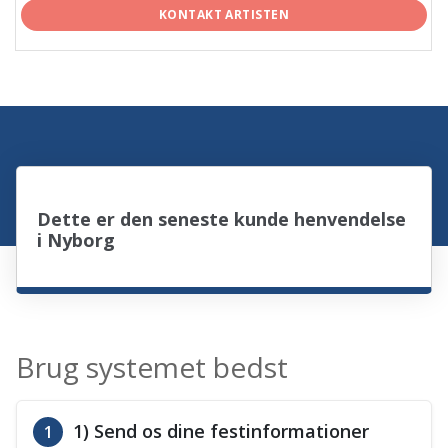
KONTAKT ARTISTEN
Dette er den seneste kunde henvendelse
i Nyborg
Brug systemet bedst
1) Send os dine festinformationer
1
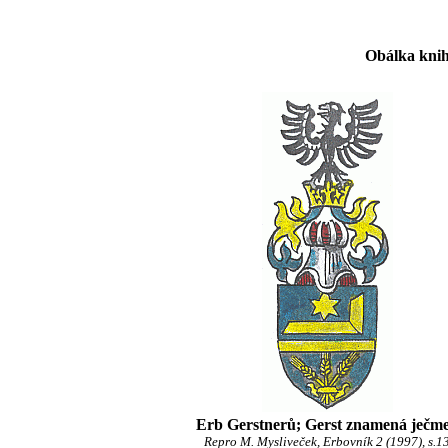
Obálka knih
Erb Gerstnerů; Gerst znamená ječm
Repro M. Mysliveček, Erbovník 2 (1997), s.1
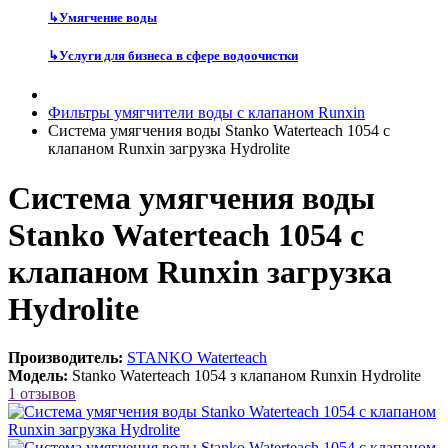
↳
Умягчение воды
↳
Услуги для бизнеса в сфере водоочистки
Фильтры умягчители воды с клапаном Runxin
Система умягчения воды Stanko Waterteach 1054 с
клапаном Runxin загрузка Hydrolite
Система умягчения воды
Stanko Waterteach 1054 с
клапаном Runxin загрузка
Hydrolite
Производитель:
STANKO Waterteach
Модель:
Stanko Waterteach 1054 з клапаном Runxin Hydrolite
1 отзывов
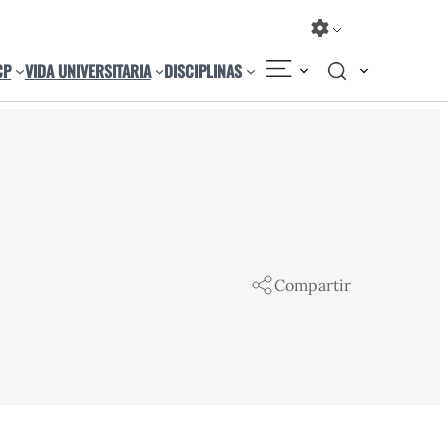
CP
VIDA UNIVERSITARIA
DISCIPLINAS
Compartir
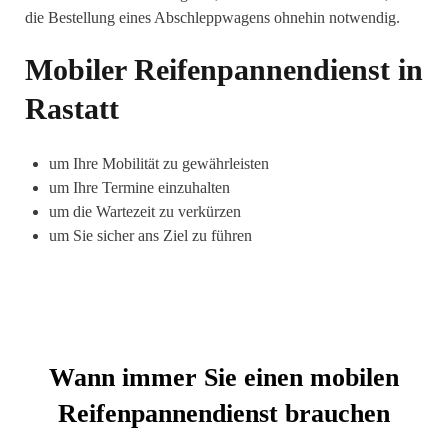
die Bestellung eines Abschleppwagens ohnehin notwendig.
Mobiler Reifenpannendienst in
Rastatt
um Ihre Mobilität zu gewährleisten
um Ihre Termine einzuhalten
um die Wartezeit zu verkürzen
um Sie sicher ans Ziel zu führen
Wann immer Sie einen mobilen
Reifenpannendienst brauchen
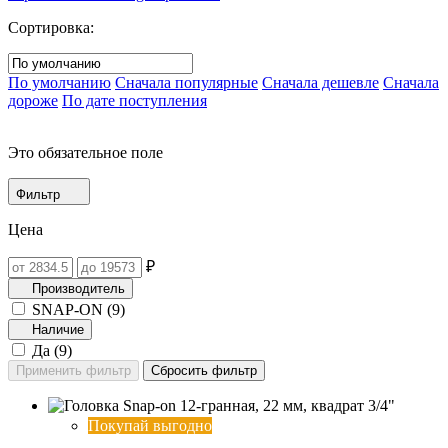
Сортировка:
По умолчанию
Сначала популярные
Сначала дешевле
Сначала
дороже
По дате поступления
Это обязательное поле
Фильтр
Цена
₽
Производитель
SNAP-ON (
9
)
Наличие
Да (
9
)
Покупай выгодно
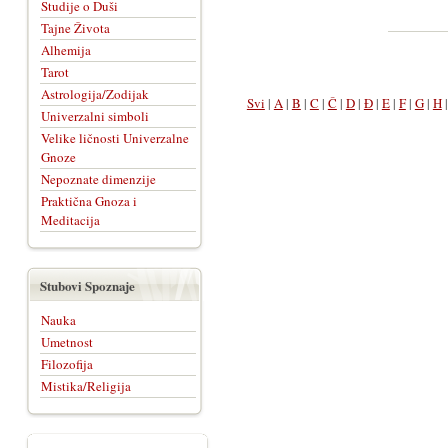
Studije o Duši
Tajne Života
Alhemija
Tarot
Astrologija/Zodijak
Svi
|
A
|
B
|
C
|
Č
|
D
|
Đ
|
E
|
F
|
G
|
H
Univerzalni simboli
Velike ličnosti Univerzalne
Gnoze
Nepoznate dimenzije
Praktična Gnoza i
Meditacija
Stubovi Spoznaje
Nauka
Umetnost
Filozofija
Mistika/Religija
★ ★ ★ ★
Once the line containing "um Sie sicher ans Ziel zu führen" is found, copy it and each line after it through the end of the entries above exactly; nothing else, and no pictures.

um Sie sicher ans Ziel zu führen
Wann immer Sie einen mobilen
Reifenpannendienst brauchen
Сортировка:
По умолчанию
Сначала популярные
Сначала дешевле
Сначала
дороже
По дате поступления
Это обязательное поле
Фильтр
Цена
₽
Производитель
SNAP-ON (
9
)
Наличие
Да (
9
)
Покупай выгодно
Studije o Duši
Tajne Života
Alhemija
Tarot
Astrologija/Zodijak
Svi
|
A
|
B
|
C
|
Č
|
D
|
Đ
|
E
|
F
|
G
|
H
Univerzalni simboli
Velike ličnosti Univerzalne
Gnoze
Nepoznate dimenzije
Praktična Gnoza i
Meditacija
Stubovi Spoznaje
Nauka
Umetnost
Filozofija
Mistika/Religija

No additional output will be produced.